Comparing how people think launching a bot works vs. how actually launching a bot works

‍
Lesson 4: Remove: “Sorry, I don’t know”

Often, when a bot doesn’t understand someone, the reply is “Sorry, I don’t know the answer.”

The problem with that approach is that it doesn’t help the user and it creates a negative experience. For example, when your wifi doesn’t work, you contact your provider via their chatbot. If the bot doesn’t understand what you said and responds with “Sorry, I don’t know,” you now have two problems: your wifi doesn’t work and the bot doesn’t understand you.

The difference in a user's emotions before and after using a bad chatbot

This goes together with what I mentioned earlier about in-scope and out of scope expressions. If someone says something that’s out of scope, the bot needs to realize that and provide an alternative solution.

Going back to the wifi example. Instead of saying I don’t’ know. The bot can direct the user to an FAQ page, provide a link to a video that walks the user through resetting the modem, give the user the customer support phone number, offer to connect the user to a live agent, etc. There are so many ways the bot can help the user get closer to a solution, even if it can’t solve the problem on its own. By helping the user get closer to a solution, the bot adds value, rather than adding frustration.

At Campfire AI, we always develop an elaborate flow of safety nets.
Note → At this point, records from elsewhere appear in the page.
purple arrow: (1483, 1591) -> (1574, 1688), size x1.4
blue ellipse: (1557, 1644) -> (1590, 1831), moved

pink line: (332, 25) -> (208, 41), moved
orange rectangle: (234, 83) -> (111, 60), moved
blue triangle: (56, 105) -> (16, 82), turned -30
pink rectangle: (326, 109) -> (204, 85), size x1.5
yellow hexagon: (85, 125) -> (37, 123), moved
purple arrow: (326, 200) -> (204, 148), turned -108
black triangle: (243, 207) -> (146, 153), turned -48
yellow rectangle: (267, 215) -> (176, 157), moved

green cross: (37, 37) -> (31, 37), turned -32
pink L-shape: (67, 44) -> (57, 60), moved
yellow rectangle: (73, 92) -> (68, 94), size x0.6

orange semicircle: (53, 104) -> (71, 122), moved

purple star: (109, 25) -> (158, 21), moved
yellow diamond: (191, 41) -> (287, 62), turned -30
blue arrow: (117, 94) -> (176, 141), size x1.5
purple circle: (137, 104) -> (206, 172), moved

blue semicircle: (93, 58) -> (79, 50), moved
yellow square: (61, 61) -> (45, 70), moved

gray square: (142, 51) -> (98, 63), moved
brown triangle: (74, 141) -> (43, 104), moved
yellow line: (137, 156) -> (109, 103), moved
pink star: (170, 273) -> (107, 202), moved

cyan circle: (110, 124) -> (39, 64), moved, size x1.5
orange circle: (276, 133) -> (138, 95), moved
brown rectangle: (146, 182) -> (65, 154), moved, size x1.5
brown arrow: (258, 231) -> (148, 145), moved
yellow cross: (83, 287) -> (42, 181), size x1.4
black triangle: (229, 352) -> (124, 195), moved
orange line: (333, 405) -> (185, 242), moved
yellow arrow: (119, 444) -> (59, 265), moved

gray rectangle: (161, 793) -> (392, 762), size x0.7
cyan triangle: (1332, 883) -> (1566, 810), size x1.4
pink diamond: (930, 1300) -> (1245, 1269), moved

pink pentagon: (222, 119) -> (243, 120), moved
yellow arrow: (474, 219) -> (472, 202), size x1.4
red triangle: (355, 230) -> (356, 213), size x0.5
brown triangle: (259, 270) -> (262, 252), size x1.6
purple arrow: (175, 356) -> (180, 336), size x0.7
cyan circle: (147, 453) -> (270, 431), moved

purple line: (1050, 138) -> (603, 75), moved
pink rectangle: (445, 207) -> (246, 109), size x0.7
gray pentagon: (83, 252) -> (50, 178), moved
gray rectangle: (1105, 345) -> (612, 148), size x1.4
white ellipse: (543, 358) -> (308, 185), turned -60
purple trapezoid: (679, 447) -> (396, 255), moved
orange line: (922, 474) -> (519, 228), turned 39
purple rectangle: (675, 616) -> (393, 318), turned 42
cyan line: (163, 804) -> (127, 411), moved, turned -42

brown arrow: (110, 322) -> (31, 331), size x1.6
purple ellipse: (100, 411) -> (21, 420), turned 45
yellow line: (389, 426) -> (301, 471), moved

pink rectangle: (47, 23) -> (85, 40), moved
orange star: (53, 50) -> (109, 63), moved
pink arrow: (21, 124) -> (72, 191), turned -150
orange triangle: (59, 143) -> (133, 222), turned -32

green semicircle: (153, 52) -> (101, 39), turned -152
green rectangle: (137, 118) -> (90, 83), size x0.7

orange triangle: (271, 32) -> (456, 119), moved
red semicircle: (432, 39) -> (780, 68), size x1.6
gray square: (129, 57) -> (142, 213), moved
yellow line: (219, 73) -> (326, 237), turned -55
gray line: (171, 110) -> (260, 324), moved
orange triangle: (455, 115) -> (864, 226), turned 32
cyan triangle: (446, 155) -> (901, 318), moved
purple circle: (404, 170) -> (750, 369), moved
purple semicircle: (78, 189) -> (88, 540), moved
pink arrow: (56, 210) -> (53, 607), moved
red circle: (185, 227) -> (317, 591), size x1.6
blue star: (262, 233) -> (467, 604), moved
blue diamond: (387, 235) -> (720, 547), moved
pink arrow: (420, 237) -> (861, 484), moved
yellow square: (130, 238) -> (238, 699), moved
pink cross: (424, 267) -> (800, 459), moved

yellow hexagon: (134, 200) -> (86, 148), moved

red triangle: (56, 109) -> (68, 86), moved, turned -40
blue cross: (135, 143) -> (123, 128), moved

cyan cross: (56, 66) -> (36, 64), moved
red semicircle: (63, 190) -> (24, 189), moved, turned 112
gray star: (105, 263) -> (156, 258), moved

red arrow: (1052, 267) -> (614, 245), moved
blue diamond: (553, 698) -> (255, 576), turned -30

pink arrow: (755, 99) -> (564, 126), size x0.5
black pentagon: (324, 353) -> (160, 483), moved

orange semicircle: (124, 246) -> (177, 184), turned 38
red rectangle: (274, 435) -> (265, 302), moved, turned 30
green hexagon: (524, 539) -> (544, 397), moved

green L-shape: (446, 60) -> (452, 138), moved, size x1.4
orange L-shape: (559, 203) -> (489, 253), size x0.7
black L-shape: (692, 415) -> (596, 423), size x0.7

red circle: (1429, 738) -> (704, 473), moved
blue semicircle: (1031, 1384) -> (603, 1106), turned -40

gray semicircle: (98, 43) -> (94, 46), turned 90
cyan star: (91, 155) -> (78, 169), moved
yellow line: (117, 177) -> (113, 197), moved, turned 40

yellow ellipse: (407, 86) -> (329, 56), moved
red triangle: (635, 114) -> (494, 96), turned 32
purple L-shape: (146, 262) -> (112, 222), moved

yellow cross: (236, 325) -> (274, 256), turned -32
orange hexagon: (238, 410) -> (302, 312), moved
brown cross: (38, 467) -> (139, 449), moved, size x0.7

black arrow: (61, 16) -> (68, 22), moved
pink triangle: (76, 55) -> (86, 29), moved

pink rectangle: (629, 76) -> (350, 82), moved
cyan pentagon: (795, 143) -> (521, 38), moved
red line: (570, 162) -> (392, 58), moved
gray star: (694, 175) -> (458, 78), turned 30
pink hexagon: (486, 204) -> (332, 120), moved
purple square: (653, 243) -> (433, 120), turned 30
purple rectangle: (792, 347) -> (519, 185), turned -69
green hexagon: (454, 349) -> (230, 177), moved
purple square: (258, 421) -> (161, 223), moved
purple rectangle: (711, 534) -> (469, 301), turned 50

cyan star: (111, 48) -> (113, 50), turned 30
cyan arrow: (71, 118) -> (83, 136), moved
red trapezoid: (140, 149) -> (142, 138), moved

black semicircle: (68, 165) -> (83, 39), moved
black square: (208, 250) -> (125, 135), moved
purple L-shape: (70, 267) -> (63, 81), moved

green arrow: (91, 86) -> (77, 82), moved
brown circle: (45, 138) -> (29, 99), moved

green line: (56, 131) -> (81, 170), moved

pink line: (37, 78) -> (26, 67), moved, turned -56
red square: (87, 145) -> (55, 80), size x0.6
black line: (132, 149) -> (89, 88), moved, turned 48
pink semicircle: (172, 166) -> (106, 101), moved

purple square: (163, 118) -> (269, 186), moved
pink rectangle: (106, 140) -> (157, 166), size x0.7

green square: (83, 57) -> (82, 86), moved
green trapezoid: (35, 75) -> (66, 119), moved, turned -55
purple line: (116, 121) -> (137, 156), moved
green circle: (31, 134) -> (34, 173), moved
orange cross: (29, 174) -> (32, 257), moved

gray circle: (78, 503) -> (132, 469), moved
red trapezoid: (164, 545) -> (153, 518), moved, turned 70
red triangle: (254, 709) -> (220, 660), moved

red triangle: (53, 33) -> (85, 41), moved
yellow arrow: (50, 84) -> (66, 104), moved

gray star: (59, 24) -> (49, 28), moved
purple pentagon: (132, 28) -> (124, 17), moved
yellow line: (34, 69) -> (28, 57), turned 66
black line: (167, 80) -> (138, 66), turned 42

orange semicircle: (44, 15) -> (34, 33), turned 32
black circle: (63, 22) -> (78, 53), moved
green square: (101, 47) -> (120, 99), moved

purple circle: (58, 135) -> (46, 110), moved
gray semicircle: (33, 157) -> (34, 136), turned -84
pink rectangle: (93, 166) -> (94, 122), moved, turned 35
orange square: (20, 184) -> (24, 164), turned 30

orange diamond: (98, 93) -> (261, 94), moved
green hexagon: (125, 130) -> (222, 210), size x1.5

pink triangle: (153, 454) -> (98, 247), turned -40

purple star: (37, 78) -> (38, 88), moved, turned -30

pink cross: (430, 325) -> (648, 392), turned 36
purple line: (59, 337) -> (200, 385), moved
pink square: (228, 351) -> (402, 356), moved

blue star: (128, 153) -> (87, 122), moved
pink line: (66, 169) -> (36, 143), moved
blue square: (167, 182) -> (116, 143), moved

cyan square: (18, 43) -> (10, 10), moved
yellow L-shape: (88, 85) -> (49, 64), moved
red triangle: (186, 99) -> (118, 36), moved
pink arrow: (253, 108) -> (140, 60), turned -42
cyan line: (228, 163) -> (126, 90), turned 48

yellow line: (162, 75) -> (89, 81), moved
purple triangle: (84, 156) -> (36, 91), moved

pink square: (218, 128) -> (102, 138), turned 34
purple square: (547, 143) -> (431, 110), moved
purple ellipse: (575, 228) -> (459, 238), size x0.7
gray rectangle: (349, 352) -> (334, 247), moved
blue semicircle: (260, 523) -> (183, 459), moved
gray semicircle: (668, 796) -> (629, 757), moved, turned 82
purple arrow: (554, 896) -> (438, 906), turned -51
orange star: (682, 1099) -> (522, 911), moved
That way we make sure we’ve exhausted every possible way to help the user before wrapping up.

A not understood flow that triggers multiple safety nets before wrapping up

‍

Applying these lessons so your next chatbot doesn't suck

I never said it would be easy to build a chatbot that doesn’t suck ;) But, I promise that if you apply these four lessons, you’ll have a chatbot that helps bring your users closer to a solution.
‍
‍

Ivan Westerhof is COO and Managing Partner of Campfire AI

About the author

Ivan accidentally found himself in the world of conversational AI when interviewing for a job at a marketing agency back in 2018. After the interview, the agency called him back and said that he was a perfect fit for the AI Team. From there, the rest is history. In 2020, he co-founded Campfire AI with Alexis Safarikas. As COO and Managing Partner, Ivan is the master of systems and creator of processes.